Working data:

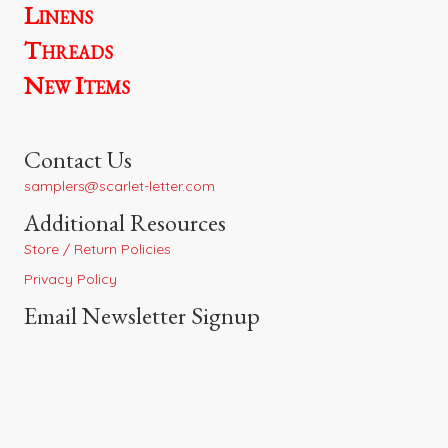
Linens
Threads
New Items
Contact Us
samplers@scarlet-letter.com
Additional Resources
Store / Return Policies
Privacy Policy
Email Newsletter Signup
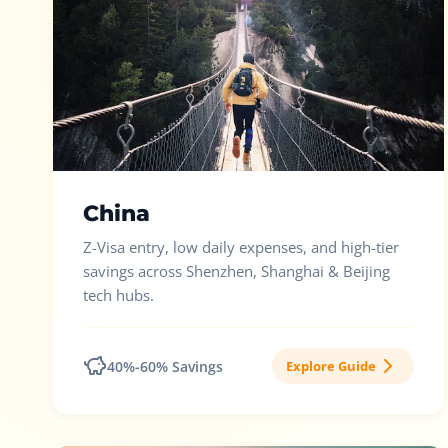
China
Z-Visa entry, low daily expenses, and high-tier
savings across Shenzhen, Shanghai & Beijing
tech hubs.
40%-60% Savings
Explore Guide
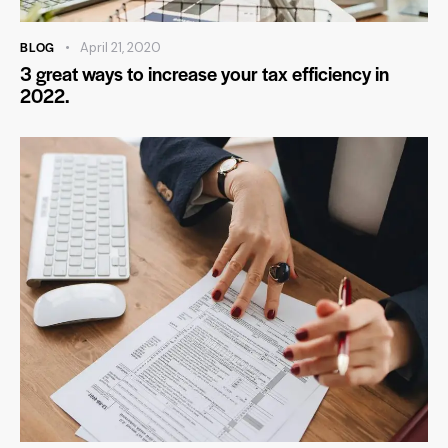
BLOG
April 21, 2020
3 great ways to increase your tax efficiency in
2022.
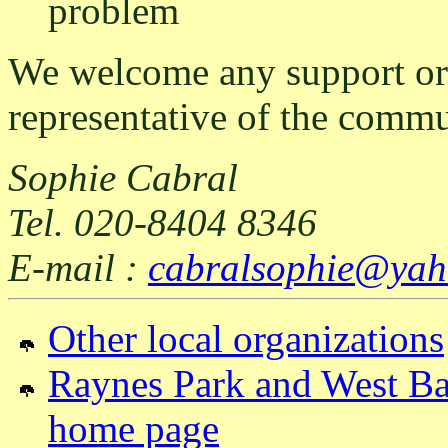
problem
We welcome any support or 
representative of the commu
Sophie Cabral
Tel. 020-8404 8346
E-mail :
cabralsophie@yah
Other local organizations
Raynes Park and West Bar
home page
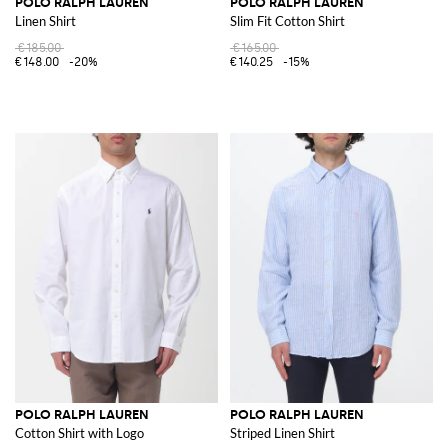
POLO RALPH LAUREN
POLO RALPH LAUREN
Linen Shirt
Slim Fit Cotton Shirt
€185.00
€165.00
€148.00
-20%
€140.25
-15%
POLO RALPH LAUREN
POLO RALPH LAUREN
Cotton Shirt with Logo
Striped Linen Shirt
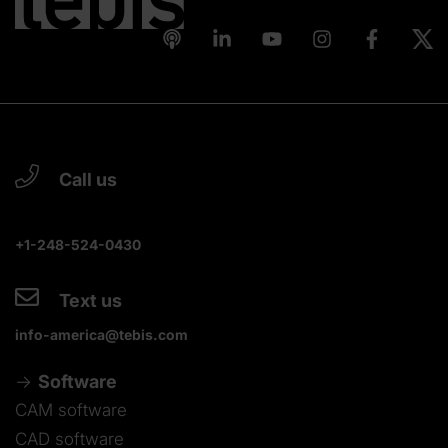
Call us
+1-248-524-0430
Text us
info-america@tebis.com
Software
CAM software
CAD software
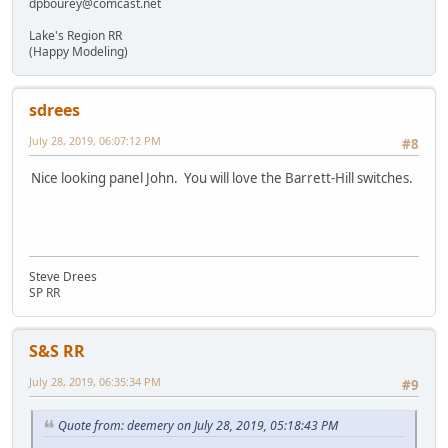
dpbourey@comcast.net
Lake's Region RR
(Happy Modeling)
sdrees
July 28, 2019, 06:07:12 PM
#8
Nice looking panel John. You will love the Barrett-Hill switches.
Steve Drees
SP RR
S&S RR
July 28, 2019, 06:35:34 PM
#9
Quote from: deemery on July 28, 2019, 05:18:43 PM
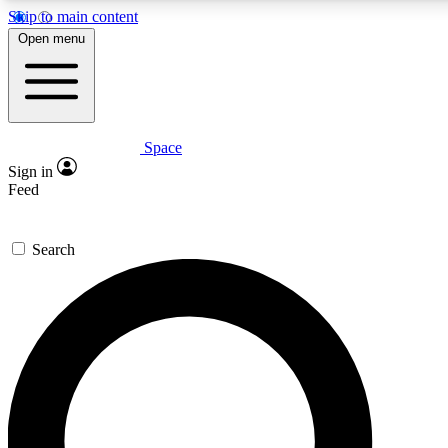
Skip to main content
5
24/7
23K+
Open menu
PREMIUM BENEFITS
ACCESS AVAILABLE
ACTIVE MEMBERS
Space
Expert insights
Curated newsle
Sign in
In-depth guides and features
Handpicked inspi
Feed
GET SPACE+ ACCESS QUICK
Search
For the quickest way to join, enter your email below. We’ll s
confirmation email and sign you up to Space.com newsletters
the latest inspiration, expert advice and exclusive offers.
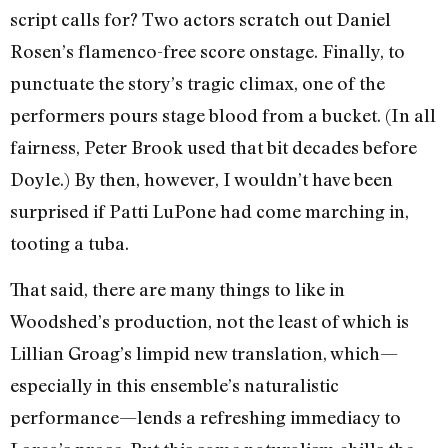
script calls for? Two actors scratch out Daniel
Rosen’s flamenco-free score onstage. Finally, to
punctuate the story’s tragic climax, one of the
performers pours stage blood from a bucket. (In all
fairness, Peter Brook used that bit decades before
Doyle.) By then, however, I wouldn’t have been
surprised if Patti LuPone had come marching in,
tooting a tuba.
That said, there are many things to like in
Woodshed’s production, not the least of which is
Lillian Groag’s limpid new translation, which—
especially in this ensemble’s naturalistic
performance—lends a refreshing immediacy to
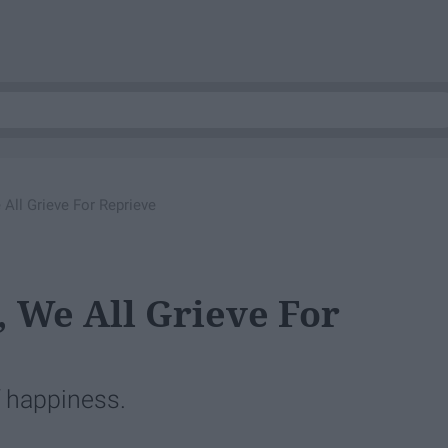
 All Grieve For Reprieve
, We All Grieve For
f happiness.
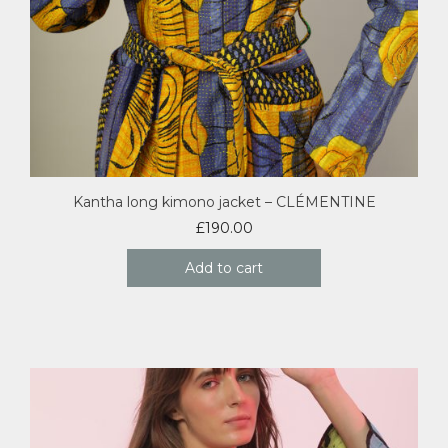
Kantha long kimono jacket – CLÉMENTINE
£
190.00
Add to cart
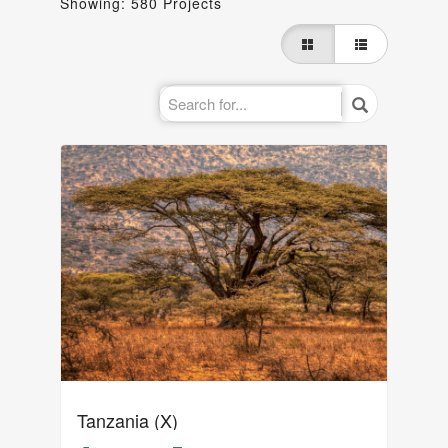
Showing: 580 Projects
Tanzania (X)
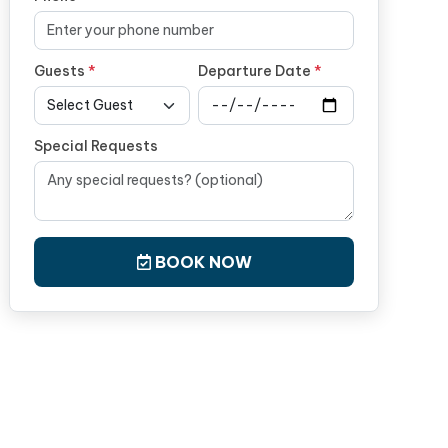
Guests
*
Departure Date
*
Special Requests
BOOK NOW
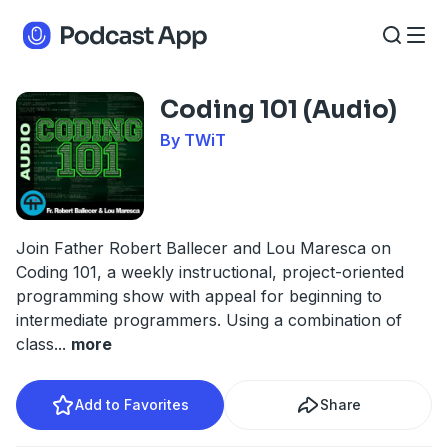
Coding 101 (Audio)
By TWiT
Join Father Robert Ballecer and Lou Maresca on
Coding 101, a weekly instructional, project-oriented
programming show with appeal for beginning to
intermediate programmers. Using a combination of
class
...
more
Add to Favorites
Share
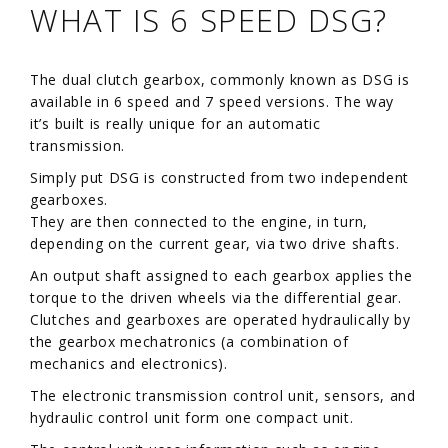
WHAT IS 6 SPEED DSG?
The dual clutch gearbox, commonly known as DSG is
available in 6 speed and 7 speed versions. The way
it’s built is really unique for an automatic
transmission.
Simply put DSG is constructed from two independent
gearboxes.
They are then connected to the engine, in turn,
depending on the current gear, via two drive shafts.
An output shaft assigned to each gearbox applies the
torque to the driven wheels via the differential gear.
Clutches and gearboxes are operated hydraulically by
the gearbox mechatronics (a combination of
mechanics and electronics).
The electronic transmission control unit, sensors, and
hydraulic control unit form one compact unit.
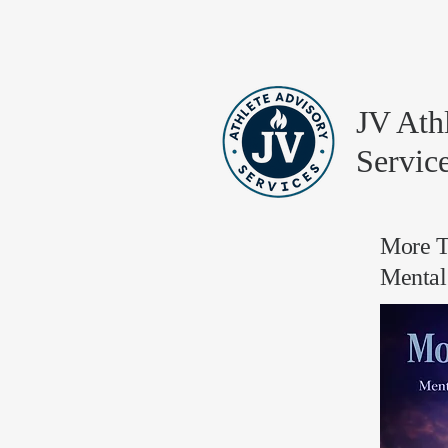
JV Ath
Servic
More T
Mental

Work instructions: Write every entry out again exactly, dropping the pictures.

Answer to the exercise:
Linens
Threads
New Items
Contact Us
samplers@scarlet-letter.com
Additional Resources
Store / Return Policies
Privacy Policy
Email Newsletter Signup
China
Z-Visa entry, low daily expenses, and high-tier
savings across Shenzhen, Shanghai & Beijing
tech hubs.
40%-60% Savings
Explore Guide
BLOG
April 21, 2020
3 great ways to increase your tax efficiency in
2022.
problem
We welcome any support or 
representative of the commu
Sophie Cabral
Tel. 020-8404 8346
E-mail :
cabralsophie@yah
Other local organizations
Raynes Park and West Bar
home page
POLO RALPH LAUREN
POLO RALPH LAUREN
Linen Shirt
Slim Fit Cotton Shirt
€185.00
€165.00
€148.00
-20%
€140.25
-15%
POLO RALPH LAUREN
POLO RALPH LAUREN
Cotton Shirt with Logo
Striped Linen Shirt
Call us
+1-248-524-0430
Text us
info-america@tebis.com
Software
CAM software
CAD software
dpbourey@comcast.net
Lake's Region RR
(Happy Modeling)
sdrees
July 28, 2019, 06:07:12 PM
#8
Nice looking panel John. You will love the Barrett-Hill switches.
Steve Drees
SP RR
S&S RR
July 28, 2019, 06:35:34 PM
#9
Quote from: deemery on July 28, 2019, 05:18:43 PM
Skip to main content
5
24/7
23K+
Open menu
PREMIUM BENEFITS
ACCESS AVAILABLE
ACTIVE MEMBERS
Space
Expert insights
Curated newsle
Sign in
In-depth guides and features
Handpicked inspi
Feed
GET SPACE+ ACCESS QUICK
Search
For the quickest way to join, enter your email below. We’ll s
confirmation email and sign you up to Space.com newsletters
the latest inspiration, expert advice and exclusive offers.
script calls for? Two actors scratch out Daniel
Rosen’s flamenco-free score onstage. Finally, to
punctuate the story’s tragic climax, one of the
performers pours stage blood from a bucket. (In all
fairness, Peter Brook used that bit decades before
Doyle.) By then, however, I wouldn’t have been
surprised if Patti LuPone had come marching in,
tooting a tuba.
That said, there are many things to like in
Woodshed’s production, not the least of which is
Lillian Groag’s limpid new translation, which—
especially in this ensemble’s naturalistic
performance—lends a refreshing immediacy to
 All Grieve For Reprieve
, We All Grieve For
f happiness.
Kantha long kimono jacket – CLÉMENTINE
£
190.00
Add to cart
Showing: 580 Projects
Tanzania (X)
Guests
*
Departure Date
*
Special Requests
BOOK NOW
Coding 101 (Audio)
By TWiT
Join Father Robert Ballecer and Lou Maresca on
Coding 101, a weekly instructional, project-oriented
programming show with appeal for beginning to
intermediate programmers. Using a combination of
class
...
more
Add to Favorites
Share
WHAT IS 6 SPEED DSG?
The dual clutch gearbox, commonly known as DSG is
available in 6 speed and 7 speed versions. The way
it’s built is really unique for an automatic
transmission.
Simply put DSG is constructed from two independent
gearboxes.
They are then connected to the engine, in turn,
depending on the current gear, via two drive shafts.
An output shaft assigned to each gearbox applies the
torque to the driven wheels via the differential gear.
Clutches and gearboxes are operated hydraulically by
the gearbox mechatronics (a combination of
mechanics and electronics).
The electronic transmission control unit, sensors, and
hydraulic control unit form one compact unit.
JV Ath
Servic
More T
Mental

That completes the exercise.